(Bounding box prediction data)
-- Opening Marker --

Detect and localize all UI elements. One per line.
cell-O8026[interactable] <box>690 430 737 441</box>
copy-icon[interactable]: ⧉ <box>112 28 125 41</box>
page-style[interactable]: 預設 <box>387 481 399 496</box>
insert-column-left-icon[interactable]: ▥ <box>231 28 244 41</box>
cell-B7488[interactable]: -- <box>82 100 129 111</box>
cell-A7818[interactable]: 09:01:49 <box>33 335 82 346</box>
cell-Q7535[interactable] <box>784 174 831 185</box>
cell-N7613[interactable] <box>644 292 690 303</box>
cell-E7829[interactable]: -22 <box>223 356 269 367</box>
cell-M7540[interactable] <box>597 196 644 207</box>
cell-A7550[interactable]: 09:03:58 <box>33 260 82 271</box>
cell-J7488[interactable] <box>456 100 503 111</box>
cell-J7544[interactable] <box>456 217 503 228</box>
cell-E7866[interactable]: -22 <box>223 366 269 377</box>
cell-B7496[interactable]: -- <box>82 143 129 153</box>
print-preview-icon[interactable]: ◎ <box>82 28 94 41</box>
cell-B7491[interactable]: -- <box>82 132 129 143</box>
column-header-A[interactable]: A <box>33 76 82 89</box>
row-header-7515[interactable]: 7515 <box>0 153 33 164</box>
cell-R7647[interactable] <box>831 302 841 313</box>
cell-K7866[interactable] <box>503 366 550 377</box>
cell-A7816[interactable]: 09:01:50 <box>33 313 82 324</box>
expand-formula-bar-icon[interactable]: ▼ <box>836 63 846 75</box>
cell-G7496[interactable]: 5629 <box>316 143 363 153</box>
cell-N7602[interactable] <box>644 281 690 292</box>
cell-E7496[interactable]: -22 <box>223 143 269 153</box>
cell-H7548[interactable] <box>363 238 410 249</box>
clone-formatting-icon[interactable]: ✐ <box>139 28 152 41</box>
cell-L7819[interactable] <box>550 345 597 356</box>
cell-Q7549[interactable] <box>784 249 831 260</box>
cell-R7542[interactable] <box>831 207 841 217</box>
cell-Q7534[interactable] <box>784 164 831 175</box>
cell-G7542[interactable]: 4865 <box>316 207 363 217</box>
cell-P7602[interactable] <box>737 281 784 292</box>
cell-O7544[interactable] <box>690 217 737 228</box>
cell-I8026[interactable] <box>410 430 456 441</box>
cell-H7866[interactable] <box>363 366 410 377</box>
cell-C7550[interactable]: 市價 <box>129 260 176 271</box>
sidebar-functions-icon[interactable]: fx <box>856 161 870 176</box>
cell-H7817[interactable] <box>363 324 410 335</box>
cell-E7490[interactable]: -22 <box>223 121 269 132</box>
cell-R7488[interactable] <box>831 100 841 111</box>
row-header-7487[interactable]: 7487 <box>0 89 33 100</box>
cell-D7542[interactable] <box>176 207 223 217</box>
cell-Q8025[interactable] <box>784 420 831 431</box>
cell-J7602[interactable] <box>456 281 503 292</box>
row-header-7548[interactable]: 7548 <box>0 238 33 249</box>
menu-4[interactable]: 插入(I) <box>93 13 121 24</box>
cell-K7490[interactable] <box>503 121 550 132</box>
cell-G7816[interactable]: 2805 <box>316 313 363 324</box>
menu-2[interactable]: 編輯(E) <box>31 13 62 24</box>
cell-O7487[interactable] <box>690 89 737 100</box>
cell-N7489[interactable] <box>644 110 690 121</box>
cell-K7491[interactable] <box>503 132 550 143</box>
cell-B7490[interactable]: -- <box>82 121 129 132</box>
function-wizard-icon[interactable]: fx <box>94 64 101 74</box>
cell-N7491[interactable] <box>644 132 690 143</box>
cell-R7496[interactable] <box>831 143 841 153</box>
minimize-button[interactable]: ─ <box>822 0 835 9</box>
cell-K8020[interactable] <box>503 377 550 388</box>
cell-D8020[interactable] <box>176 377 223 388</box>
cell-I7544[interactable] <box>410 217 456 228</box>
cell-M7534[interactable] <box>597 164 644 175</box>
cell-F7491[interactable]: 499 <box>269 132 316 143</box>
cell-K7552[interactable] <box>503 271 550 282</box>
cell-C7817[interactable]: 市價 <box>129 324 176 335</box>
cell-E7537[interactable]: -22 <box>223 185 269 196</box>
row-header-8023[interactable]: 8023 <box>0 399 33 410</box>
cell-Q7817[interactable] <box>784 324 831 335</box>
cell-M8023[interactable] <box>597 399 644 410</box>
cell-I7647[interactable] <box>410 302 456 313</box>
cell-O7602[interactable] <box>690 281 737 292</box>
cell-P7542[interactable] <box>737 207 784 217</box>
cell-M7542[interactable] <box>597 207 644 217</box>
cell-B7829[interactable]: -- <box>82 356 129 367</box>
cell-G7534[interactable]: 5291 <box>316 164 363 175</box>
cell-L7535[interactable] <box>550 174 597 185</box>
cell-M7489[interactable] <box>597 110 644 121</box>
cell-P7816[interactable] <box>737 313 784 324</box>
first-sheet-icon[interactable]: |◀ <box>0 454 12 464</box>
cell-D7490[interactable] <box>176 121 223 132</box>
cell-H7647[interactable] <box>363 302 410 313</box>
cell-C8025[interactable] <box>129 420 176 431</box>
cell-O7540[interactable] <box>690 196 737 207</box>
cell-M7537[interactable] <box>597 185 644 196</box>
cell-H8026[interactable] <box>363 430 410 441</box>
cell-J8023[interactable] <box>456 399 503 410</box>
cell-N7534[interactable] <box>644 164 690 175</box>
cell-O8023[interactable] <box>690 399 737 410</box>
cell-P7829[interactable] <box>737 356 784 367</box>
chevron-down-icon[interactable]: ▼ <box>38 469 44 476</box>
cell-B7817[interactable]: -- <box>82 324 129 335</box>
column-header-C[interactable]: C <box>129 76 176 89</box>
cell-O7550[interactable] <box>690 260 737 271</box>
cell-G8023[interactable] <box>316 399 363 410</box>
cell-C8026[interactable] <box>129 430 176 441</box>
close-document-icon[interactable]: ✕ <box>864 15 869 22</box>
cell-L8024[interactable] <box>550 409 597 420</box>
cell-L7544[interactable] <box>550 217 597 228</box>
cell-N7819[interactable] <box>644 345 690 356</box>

-- Closing Marker --

All of the records above must be reproduced exactly.

Detect and localize all UI elements. One per line.
cell-O8026[interactable] <box>690 430 737 441</box>
copy-icon[interactable]: ⧉ <box>112 28 125 41</box>
page-style[interactable]: 預設 <box>387 481 399 496</box>
insert-column-left-icon[interactable]: ▥ <box>231 28 244 41</box>
cell-B7488[interactable]: -- <box>82 100 129 111</box>
cell-A7818[interactable]: 09:01:49 <box>33 335 82 346</box>
cell-Q7535[interactable] <box>784 174 831 185</box>
cell-N7613[interactable] <box>644 292 690 303</box>
cell-E7829[interactable]: -22 <box>223 356 269 367</box>
cell-M7540[interactable] <box>597 196 644 207</box>
cell-A7550[interactable]: 09:03:58 <box>33 260 82 271</box>
cell-J7488[interactable] <box>456 100 503 111</box>
cell-J7544[interactable] <box>456 217 503 228</box>
cell-E7866[interactable]: -22 <box>223 366 269 377</box>
cell-B7496[interactable]: -- <box>82 143 129 153</box>
print-preview-icon[interactable]: ◎ <box>82 28 94 41</box>
cell-B7491[interactable]: -- <box>82 132 129 143</box>
column-header-A[interactable]: A <box>33 76 82 89</box>
row-header-7515[interactable]: 7515 <box>0 153 33 164</box>
cell-R7647[interactable] <box>831 302 841 313</box>
cell-K7866[interactable] <box>503 366 550 377</box>
cell-A7816[interactable]: 09:01:50 <box>33 313 82 324</box>
expand-formula-bar-icon[interactable]: ▼ <box>836 63 846 75</box>
cell-G7496[interactable]: 5629 <box>316 143 363 153</box>
cell-N7602[interactable] <box>644 281 690 292</box>
cell-E7496[interactable]: -22 <box>223 143 269 153</box>
cell-H7548[interactable] <box>363 238 410 249</box>
clone-formatting-icon[interactable]: ✐ <box>139 28 152 41</box>
cell-L7819[interactable] <box>550 345 597 356</box>
cell-Q7549[interactable] <box>784 249 831 260</box>
cell-R7542[interactable] <box>831 207 841 217</box>
cell-Q7534[interactable] <box>784 164 831 175</box>
cell-G7542[interactable]: 4865 <box>316 207 363 217</box>
cell-P7602[interactable] <box>737 281 784 292</box>
cell-O7544[interactable] <box>690 217 737 228</box>
cell-I8026[interactable] <box>410 430 456 441</box>
cell-H7866[interactable] <box>363 366 410 377</box>
cell-C7550[interactable]: 市價 <box>129 260 176 271</box>
sidebar-functions-icon[interactable]: fx <box>856 161 870 176</box>
cell-H7817[interactable] <box>363 324 410 335</box>
cell-E7490[interactable]: -22 <box>223 121 269 132</box>
cell-R7488[interactable] <box>831 100 841 111</box>
row-header-7487[interactable]: 7487 <box>0 89 33 100</box>
cell-D7542[interactable] <box>176 207 223 217</box>
cell-Q8025[interactable] <box>784 420 831 431</box>
cell-J7602[interactable] <box>456 281 503 292</box>
row-header-7548[interactable]: 7548 <box>0 238 33 249</box>
menu-4[interactable]: 插入(I) <box>93 13 121 24</box>
cell-K7490[interactable] <box>503 121 550 132</box>
cell-G7816[interactable]: 2805 <box>316 313 363 324</box>
menu-2[interactable]: 編輯(E) <box>31 13 62 24</box>
cell-O7487[interactable] <box>690 89 737 100</box>
cell-N7489[interactable] <box>644 110 690 121</box>
cell-K7491[interactable] <box>503 132 550 143</box>
cell-B7490[interactable]: -- <box>82 121 129 132</box>
function-wizard-icon[interactable]: fx <box>94 64 101 74</box>
cell-N7491[interactable] <box>644 132 690 143</box>
cell-R7496[interactable] <box>831 143 841 153</box>
minimize-button[interactable]: ─ <box>822 0 835 9</box>
cell-K8020[interactable] <box>503 377 550 388</box>
cell-D8020[interactable] <box>176 377 223 388</box>
cell-I7544[interactable] <box>410 217 456 228</box>
cell-M7534[interactable] <box>597 164 644 175</box>
cell-F7491[interactable]: 499 <box>269 132 316 143</box>
cell-K7552[interactable] <box>503 271 550 282</box>
cell-C7817[interactable]: 市價 <box>129 324 176 335</box>
cell-E7537[interactable]: -22 <box>223 185 269 196</box>
row-header-8023[interactable]: 8023 <box>0 399 33 410</box>
cell-Q7817[interactable] <box>784 324 831 335</box>
cell-M8023[interactable] <box>597 399 644 410</box>
cell-I7647[interactable] <box>410 302 456 313</box>
cell-O7602[interactable] <box>690 281 737 292</box>
cell-P7542[interactable] <box>737 207 784 217</box>
cell-M7542[interactable] <box>597 207 644 217</box>
cell-B7829[interactable]: -- <box>82 356 129 367</box>
cell-G7534[interactable]: 5291 <box>316 164 363 175</box>
cell-L7535[interactable] <box>550 174 597 185</box>
cell-M7489[interactable] <box>597 110 644 121</box>
cell-P7816[interactable] <box>737 313 784 324</box>
first-sheet-icon[interactable]: |◀ <box>0 454 12 464</box>
cell-D7490[interactable] <box>176 121 223 132</box>
cell-H7647[interactable] <box>363 302 410 313</box>
cell-C8025[interactable] <box>129 420 176 431</box>
cell-O7540[interactable] <box>690 196 737 207</box>
cell-M7537[interactable] <box>597 185 644 196</box>
cell-H8026[interactable] <box>363 430 410 441</box>
cell-J8023[interactable] <box>456 399 503 410</box>
cell-N7534[interactable] <box>644 164 690 175</box>
cell-O8023[interactable] <box>690 399 737 410</box>
cell-P7829[interactable] <box>737 356 784 367</box>
chevron-down-icon[interactable]: ▼ <box>38 469 44 476</box>
cell-B7817[interactable]: -- <box>82 324 129 335</box>
column-header-C[interactable]: C <box>129 76 176 89</box>
cell-O7550[interactable] <box>690 260 737 271</box>
cell-G8023[interactable] <box>316 399 363 410</box>
cell-C8026[interactable] <box>129 430 176 441</box>
close-document-icon[interactable]: ✕ <box>864 15 869 22</box>
cell-L8024[interactable] <box>550 409 597 420</box>
cell-L7544[interactable] <box>550 217 597 228</box>
cell-N7819[interactable] <box>644 345 690 356</box>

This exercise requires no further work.